Retrieve each line that contains the word "Textile" from the entries below.

Extracted page text data:
+ + + + +
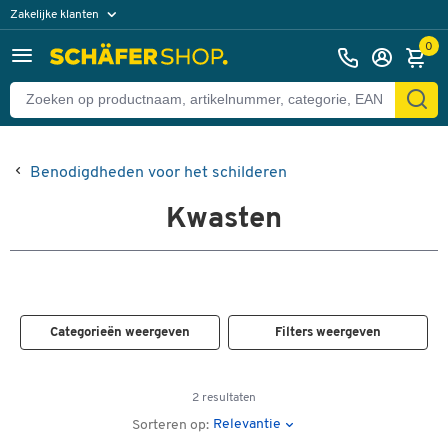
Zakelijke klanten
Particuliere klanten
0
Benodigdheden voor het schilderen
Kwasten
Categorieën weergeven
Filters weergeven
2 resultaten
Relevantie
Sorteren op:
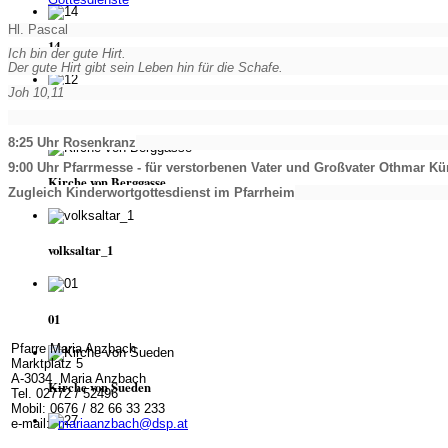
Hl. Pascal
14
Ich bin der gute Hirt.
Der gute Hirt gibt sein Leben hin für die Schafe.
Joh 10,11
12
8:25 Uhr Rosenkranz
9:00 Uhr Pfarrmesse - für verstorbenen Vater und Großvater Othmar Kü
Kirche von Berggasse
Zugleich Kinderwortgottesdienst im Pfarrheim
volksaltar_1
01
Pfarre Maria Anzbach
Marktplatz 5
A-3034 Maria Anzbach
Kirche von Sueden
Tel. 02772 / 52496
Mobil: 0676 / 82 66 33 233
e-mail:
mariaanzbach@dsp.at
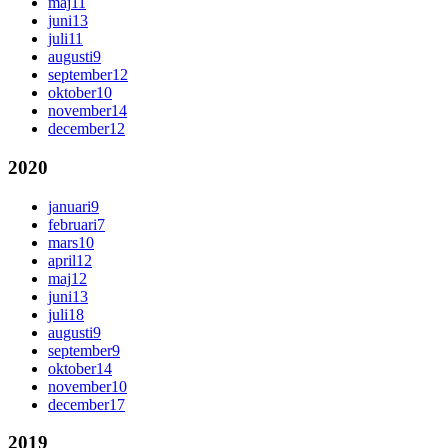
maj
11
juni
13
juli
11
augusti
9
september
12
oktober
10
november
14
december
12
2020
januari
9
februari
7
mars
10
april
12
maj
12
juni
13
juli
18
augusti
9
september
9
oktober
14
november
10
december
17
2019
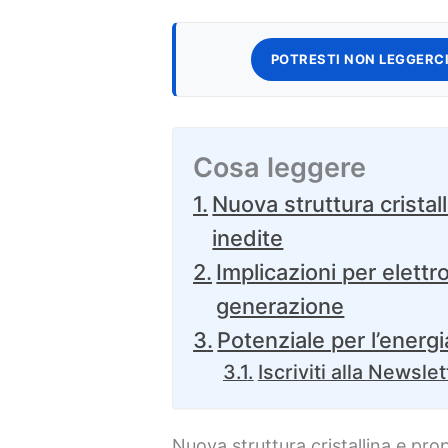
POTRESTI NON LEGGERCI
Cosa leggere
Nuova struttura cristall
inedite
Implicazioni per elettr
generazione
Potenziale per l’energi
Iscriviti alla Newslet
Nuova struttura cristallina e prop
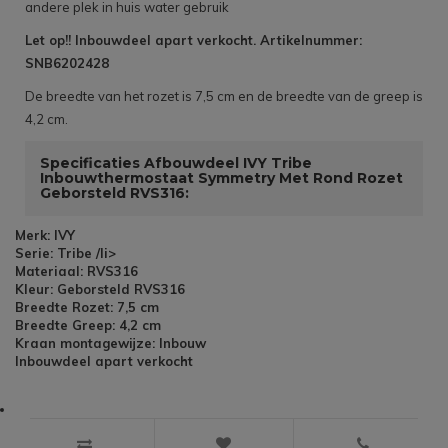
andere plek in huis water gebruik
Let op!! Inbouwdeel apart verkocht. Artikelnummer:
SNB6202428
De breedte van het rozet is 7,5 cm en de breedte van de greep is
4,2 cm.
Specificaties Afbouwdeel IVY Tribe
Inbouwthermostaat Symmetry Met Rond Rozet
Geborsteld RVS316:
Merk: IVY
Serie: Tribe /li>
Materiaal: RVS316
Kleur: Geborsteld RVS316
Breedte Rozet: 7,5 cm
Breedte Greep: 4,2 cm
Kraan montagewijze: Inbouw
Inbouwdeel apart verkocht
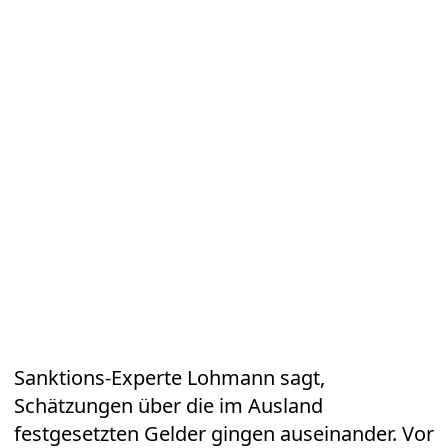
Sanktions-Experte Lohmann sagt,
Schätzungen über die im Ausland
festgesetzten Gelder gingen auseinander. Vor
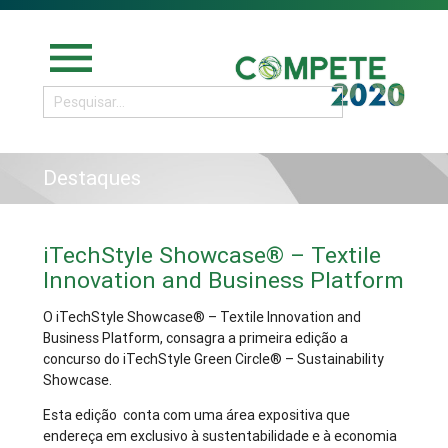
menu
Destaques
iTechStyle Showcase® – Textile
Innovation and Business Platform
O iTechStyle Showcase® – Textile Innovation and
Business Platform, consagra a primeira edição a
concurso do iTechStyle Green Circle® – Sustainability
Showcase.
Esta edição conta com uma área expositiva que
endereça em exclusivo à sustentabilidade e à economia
+ + + + +
SOLVED EXERCISE:
iTechStyle Showcase® – Textile
O iTechStyle Showcase® – Textile Innovation and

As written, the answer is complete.